For Perry, the Buck case is particularly delicate because of his controversial history with death penalty cases. In July, he ignored public pleas from President Barack Obama, the Mexican government, and the United Nations and went forward with the execution of a Mexican national who had never been properly informed of his rights following his arrest. Perry has also drawn criticism for his handling of the execution of Cameron Todd Willingham. Willingham was executed for murdering his two children via arson, but forensic scientists later found no evidence of arson. When a state commission was on the verge of concluding that the case had been wrongly decided, Perry replaced three of its members.

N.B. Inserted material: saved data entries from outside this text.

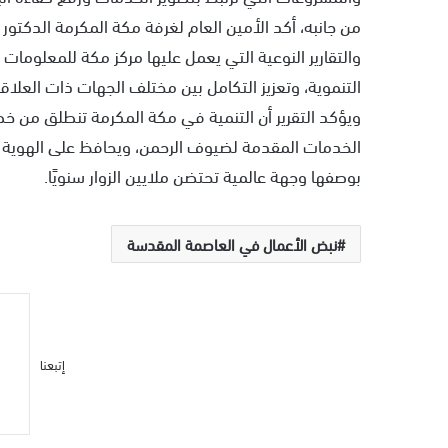
من جانبه، أكد الأمين العام لغرفة مكة المكرمة الدكتور 
والتقارير النوعية التي يعمل عليها مركز مكة للمعلومات 
التنموية، وتعزيز التكامل بين مختلف الجهات ذات العلا
ويؤكد التقرير أن التنمية في مكة المكرمة تنطلق من خص
الخدمات المقدمة لضيوف الرحمن، ويحافظ على الهوية ال
بوصفها وجهة عالمية تحتضن ملايين الزوار سنويًا.
نبض الأعمال في العاصمة المقدسة
إتبعنا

There have also been several close calls in Texas on Perry’s watch. Last fall, the state freed an innocent man, Anthony Graves, who had spent 12 years on death row, following a lengthy investigation by Texas Monthly. That and other cases led the magazine to call for a moratorium on executions on the state, explaining, “Five times in the past seven years we’ve learned about a person wrongly convicted and taken off death row or a person convicted on bogus forensic science—and executed.”

Perry, for his part, cited the Graves case as evidence that “our system works.”

Update: Here’s a handy resource on Texas executions from Texas Tribune.

CorrectionThe title of this post originally misstated the number of executions that Governor Rick Perry has presided over. We regret the error.